To the astonishment of her compatriots, when they came out of the theatre it was not raining; the night was as brilliantly starlit as a night could be in Germany, and they sauntered home richly content through the narrow streets and through the beautiful old Damenthor, beyond which their hotel lay. How pretty, they said, to call that charming port the Ladies’ Gate! They promised each other to find out why, and they never did so, but satisfied themselves by assigning it to the exclusive use of the slim maidens and massive matrons of the old Nuremberg patriciate, whom they imagined trailing their silken splendors under its arch in perpetual procession.

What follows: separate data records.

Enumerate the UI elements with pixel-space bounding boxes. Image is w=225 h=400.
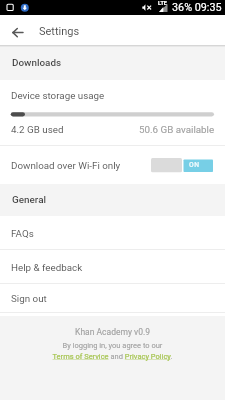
button[interactable]: Download over Wi-Fi only xyxy=(0,146,225,184)
staticText: 4.2 GB used xyxy=(11,124,64,135)
staticText: 50.6 GB available xyxy=(139,124,215,135)
button[interactable]: Download over Wi-Fi only toggle xyxy=(151,158,214,173)
staticText: 36% 09:35 xyxy=(172,1,222,14)
staticText: ON xyxy=(189,161,200,169)
staticText: FAQs xyxy=(11,228,34,239)
staticText: Help & feedback xyxy=(11,262,83,273)
staticText: Settings xyxy=(39,25,80,38)
button[interactable]: Back xyxy=(0,15,26,45)
staticText: Khan Academy v0.9 xyxy=(0,327,225,337)
staticText: Device storage usage xyxy=(11,90,105,101)
staticText: Downloads xyxy=(12,57,62,69)
staticText: Download over Wi-Fi only xyxy=(11,160,121,171)
button[interactable]: Help & feedback xyxy=(0,250,225,284)
button[interactable]: Terms of Service and Privacy Policy. xyxy=(0,352,225,361)
button[interactable]: Sign out xyxy=(0,284,225,313)
staticText: General xyxy=(12,194,47,206)
button[interactable]: FAQs xyxy=(0,216,225,250)
staticText: By logging in, you agree to our xyxy=(0,341,225,350)
staticText: LTE xyxy=(158,0,167,6)
staticText: Sign out xyxy=(11,293,47,304)
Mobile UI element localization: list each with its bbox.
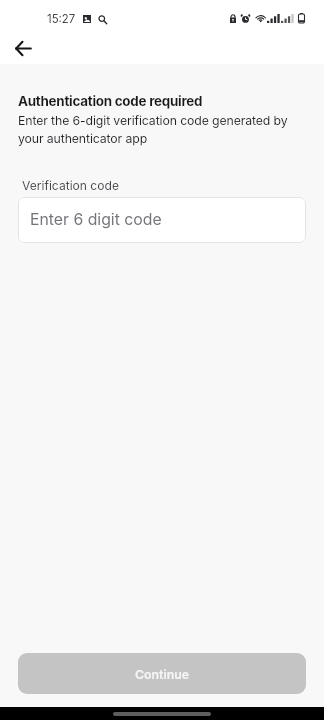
staticText: Verification code <box>22 178 119 193</box>
staticText: Enter 6 digit code <box>30 210 162 229</box>
staticText: Authentication code required <box>18 93 203 109</box>
button[interactable]: Continue <box>18 653 306 694</box>
staticText: Continue <box>135 667 189 682</box>
staticText: 15:27 <box>47 12 76 26</box>
staticText: Enter the 6-digit verification code gene… <box>18 113 306 146</box>
button[interactable]: Enter 6 digit code <box>18 197 306 243</box>
button[interactable]: Back <box>6 31 40 65</box>
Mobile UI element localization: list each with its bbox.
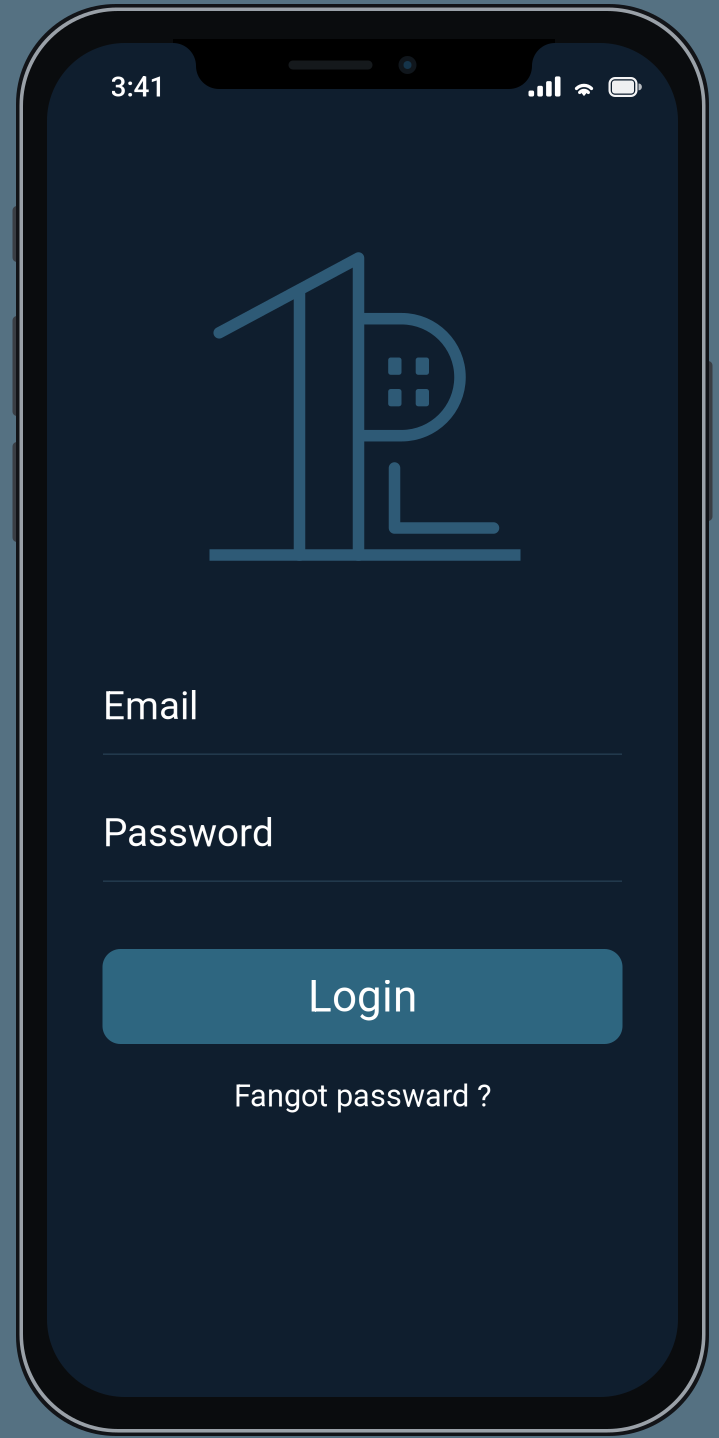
button[interactable]: Email [103, 679, 622, 755]
staticText: 3:41 [110, 71, 166, 103]
staticText: Login [308, 971, 417, 1022]
staticText: Email [103, 683, 198, 729]
staticText: Password [103, 810, 274, 856]
button[interactable]: Fangot passward ? [212, 1076, 512, 1116]
button[interactable]: Login [102, 949, 622, 1044]
button[interactable]: Password [103, 806, 622, 882]
staticText: Fangot passward ? [234, 1078, 491, 1114]
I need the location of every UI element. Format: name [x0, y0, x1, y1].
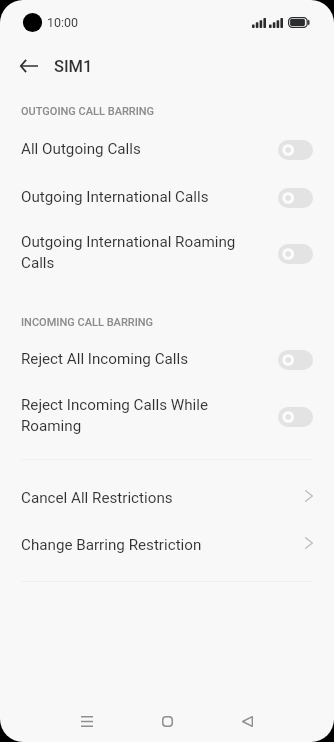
staticText: Outgoing International Roaming Calls	[21, 233, 259, 271]
staticText: Reject Incoming Calls While Roaming	[21, 396, 259, 434]
button[interactable]: Reject Incoming Calls While Roaming	[0, 382, 334, 451]
staticText: INCOMING CALL BARRING	[21, 316, 154, 329]
button[interactable]: Back	[227, 701, 267, 741]
button[interactable]: Outgoing International Calls	[0, 174, 334, 222]
button[interactable]: Navigate up	[11, 48, 47, 84]
staticText: Change Barring Restriction	[21, 536, 202, 554]
staticText: Cancel All Restrictions	[21, 489, 173, 507]
button[interactable]: Recent apps	[67, 701, 107, 741]
staticText: Outgoing International Calls	[21, 188, 259, 206]
button[interactable]: All Outgoing Calls	[0, 126, 334, 174]
staticText: All Outgoing Calls	[21, 140, 259, 158]
button[interactable]: Reject All Incoming Calls	[0, 336, 334, 384]
staticText: SIM1	[54, 57, 93, 76]
staticText: OUTGOING CALL BARRING	[21, 105, 155, 118]
button[interactable]: Outgoing International Roaming Calls	[0, 219, 334, 288]
staticText: 10:00	[47, 15, 79, 30]
staticText: Reject All Incoming Calls	[21, 350, 259, 368]
button[interactable]: Change Barring Restriction	[0, 522, 334, 570]
button[interactable]: Cancel All Restrictions	[0, 475, 334, 523]
button[interactable]: Home	[147, 701, 187, 741]
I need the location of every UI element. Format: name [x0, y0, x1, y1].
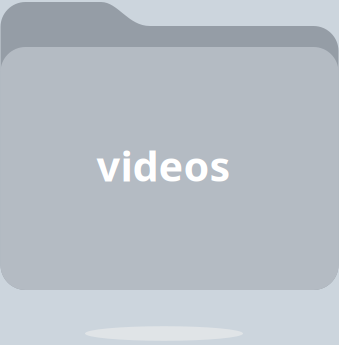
button[interactable]: videos — [0, 0, 339, 345]
staticText: videos — [96, 138, 230, 193]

The life of the Nuremberg patriciate, now extinct in the control of the city which it builded so strenuously and maintained so heroically, is still insistent in all its art. This expresses their pride at once and their simplicity with a childish literality. At its best it is never so good as the good Italian art, whose influence is always present in its best. The coloring of the great canvases is Venetian, but there is no such democracy of greatness as in the painting at Venice; in decoration the art of Nuremberg is at best quaint, and at the worst puerile. Wherever it had obeyed an academic intention it seemed to March poor and coarse, as in the bronze fountain beside the Church of St. Lawrence. The water spins from the pouted breasts of the beautiful figures in streams that cross and interlace after a fancy trivial and gross; but in the base of the church there is a time-worn Gethsemane, exquisitely affecting in its simple-hearted truth. The long ages have made it even more affecting than the sculptor imagined it; they have blurred the faces and figures in passing till their features are scarcely distinguishable; and the sleeping apostles seem to have dreamed themselves back into the mother-marble. It is of the same tradition and impulse with that supreme glory of the native sculpture, the ineffable tabernacle of Adam Krafft, which climbs a column of the church within, a miracle of richly carven story; and no doubt if there were a Nuremberg sculptor doing great things today, his work would be of kindred inspiration.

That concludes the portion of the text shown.